**Instructions to follow**
Nothing should appear in the answer except the line containing "を描いたところに心を動かされたの" and the lines following it through the end of the listing, each given exactly.
The data Start Marker
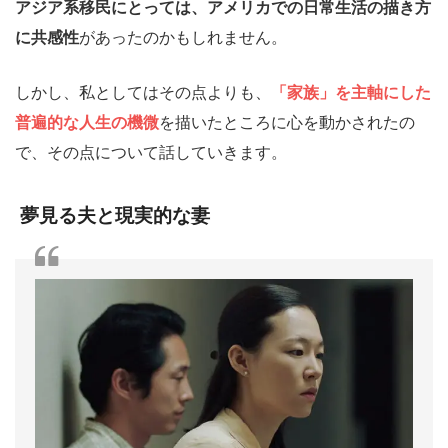
アジア系移民にとっては、アメリカでの日常生活の描き方
に共感性
があったのかもしれません。
しかし、私としてはその点よりも、
「家族」を主軸にした
普遍的な人生の機微
を描いたところに心を動かされたの
で、その点について話していきます。
夢見る夫と現実的な妻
The data End Marker
**Answer below**
を描いたところに心を動かされたの
で、その点について話していきます。
夢見る夫と現実的な妻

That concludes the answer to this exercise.